Inroduction to Bayesian Regression

Gaussian Process Summer School, Melbourne, Australia

25th-27th February 2015

Neil D. Lawrence

This Notebook

The aim of this notebook is to study Bayesian approaches to regression. As in previous sessions, first extract both the olympic years and the pace of the winning runner into 2-dimensional arrays with the data points in the rows of the array (the first dimension). First let's load in the data.

In [1]:
%matplotlib inline
import numpy as np
import matplotlib.pyplot as plt

data = pods.datasets.olympic_marathon_men()
x = data['X']
y = data['Y']
NameError                                 Traceback (most recent call last)
<ipython-input-1-03d673e685d1> in <module>()
      3 import matplotlib.pyplot as plt
----> 5 data = pods.datasets.olympic_marathon_men()
      6 x = data['X']
      7 y = data['Y']

NameError: name 'pods' is not defined

The Prior Distribution

In the Bayesian approach, the first thing we do is assume a prior distribution for the parameters, $\mathbf{w}$. In the lectures we took this prior to be

$$\mathbf{w} \sim \mathcal{N}(\mathbf{0}, \alpha \mathbf{I})$$

In other words, we assumed for the prior that each element of the parameters vector, $w_i$, was drawn from a Gaussian density as follows

$$w_i \sim \mathcal{N}(0,\alpha)$$

Let's start by assigning the parameter of the prior distribution, which is the variance of the prior distribution, $\alpha$.

In [ ]:
# set prior variance on w
alpha = 4.
# set the degree of the polynomial basis set
degree = 5
# set the noise variance
sigma2 = 0.01

Now we have the prior variance, we can sample from the prior distribution to see what form we are imposing on the functions a priori. To do this, we first sample a weight vector, then we multiply that weight vector by our basis to compute the the functions. Firstly we compute the basis function matrix. We will do it both for our training data, and for a range of prediction locations (x_pred).

In [ ]:
num_data = x.shape[0]
num_pred_data = 100 # how many points to use for plotting predictions
x_pred = np.linspace(1890, 2016, num_pred_data)[:, None] # input locations for predictions

now let's build the basis matrices.

In [ ]:
def polynomial(x, degree):
    '''Build the polynomial basis matrix with n rows and p columns.'''
    degrees = np.arange(degree+1)
    # python broad casts the 'power' operation to give us a matrix of the right size.
    return x**degrees
Phi = polynomial(x, degree)
Phi_pred = polynomial(x_pred, degree)

Sampling from the Prior

Now we will sample from the prior to produce a vector $\mathbf{w}$ and use it to plot a function which is representative of our belief before we fit the data. To do this we are going to use the properties of the Gaussian density and a sample from a standard normal using the function np.random.normal.
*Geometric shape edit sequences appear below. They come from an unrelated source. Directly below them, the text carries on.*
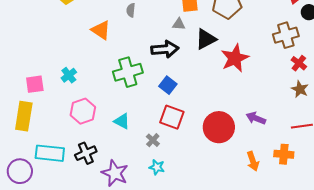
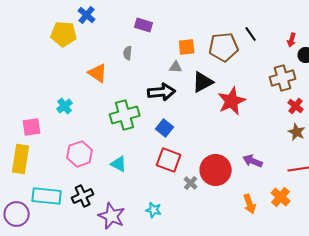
cyan cross: (69, 75) -> (65, 106), moved
gray cross: (153, 140) -> (191, 183), moved
orange cross: (284, 154) -> (281, 197), turned 36

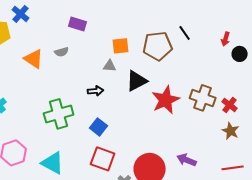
gray semicircle: (128, 53) -> (62, 52), turned -112
orange triangle: (98, 73) -> (34, 59), moved
brown cross: (283, 78) -> (203, 98), moved, turned 35
black arrow: (162, 92) -> (96, 91), size x0.6
cyan triangle: (119, 164) -> (53, 163), size x1.4

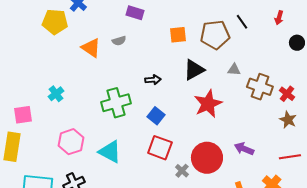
red arrow: (226, 39) -> (279, 18), moved
gray triangle: (110, 66) -> (234, 70), moved
red star: (166, 100) -> (208, 104), moved

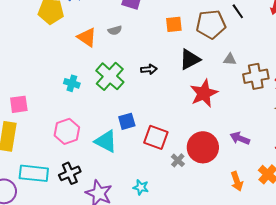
brown cross: (260, 87) -> (256, 76), turned -30
cyan cross: (56, 94) -> (72, 83), moved, turned -35
green cross: (116, 103) -> (110, 76), moved, turned -32
blue square: (156, 116) -> (127, 121), moved, turned 36

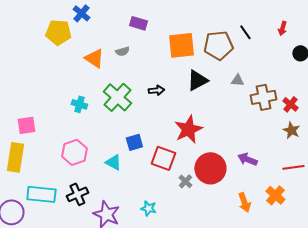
orange square: (174, 24) -> (181, 45), size x1.6
red star: (204, 93) -> (188, 129), moved
cyan triangle: (106, 141) -> (113, 162), size x0.7

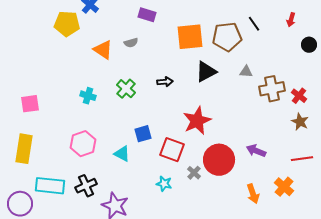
green cross: (117, 97) -> (126, 89), size x0.7
pink square: (26, 125) -> (30, 104), moved
cyan star: (148, 208) -> (164, 184), moved

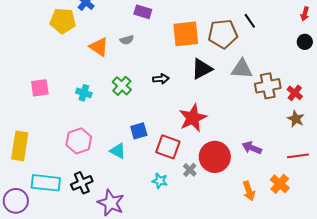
red arrow: (291, 20) -> (305, 14), moved
gray triangle: (246, 72) -> (242, 69), size x1.6
pink square: (30, 104) -> (40, 88), moved

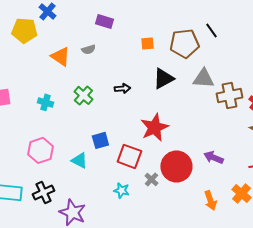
orange square: (186, 34) -> (147, 43), size x0.5

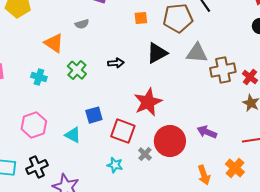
orange triangle: (60, 56) -> (54, 43), moved

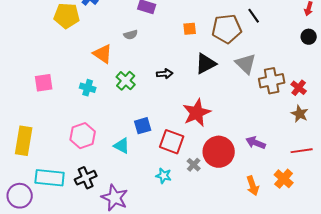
gray triangle: (197, 53) -> (246, 64), turned 40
Scaling Gaussian-distributed Variables

First, let's consider the case where we have one data point and one feature in our basis set. In otherwords $\mathbf{f}$ would be a scalar, $\mathbf{w}$ would be a scalar and $\boldsymbol{\Phi}$ would be a scalar. In this case we have

$$f = \phi w$$

If $w$ is drawn from a normal density,

$$w \sim \mathcal{N}(\mu_w,c_w)$$

and $\phi$ is a scalar value which we are given, then properties of the Gaussian density tell us that

$$\phi w \sim \mathcal{N}(\phi\mu_w,\phi^2c_w)$$

Let's test this out numerically. First we will draw 200 samples from a standard normal,

In [ ]:
w_vec = np.random.normal(size=200)

We can compute the mean of these samples and their variance

In [ ]:
print 'w sample mean is ', w_vec.mean()
print 'w sample variance is ', w_vec.var()

These are close to zero (the mean) and one (the variance) as you'd expect. Now compute the mean and variance of the scaled version,

In [ ]:
phi = 7
f_vec = phi*w_vec
print 'True mean should be phi*0 = 0.'
print 'True variance should be phi*phi*1 = ', phi*phi
print 'f sample mean is ', f_vec.mean()
print 'f sample variance is ', f_vec.var()

If you increase the number of samples then you will see that the sample mean and the sample variance begin to converge towards the true mean and the true variance. Obviously adding an offset to a sample from np.random.normal will change the mean. So if you want to sample from a Gaussian with mean mu and standard deviation sigma one way of doing it is to sample from the standard normal and scale and shift the result, so to sample a set of $w$ from a Gaussian with mean $\mu$ and variance $\alpha$,

$$w \sim \mathcal{N}(\mu,\alpha)$$

We can simply scale and offset samples from the standard normal.

In [ ]:
mu = 4 # mean of the distribution
alpha = 2 # variance of the distribution
w_vec = np.random.normal(size=200)*np.sqrt(alpha) + mu
print 'w sample mean is ', w_vec.mean()
print 'w sample variance is ', w_vec.var()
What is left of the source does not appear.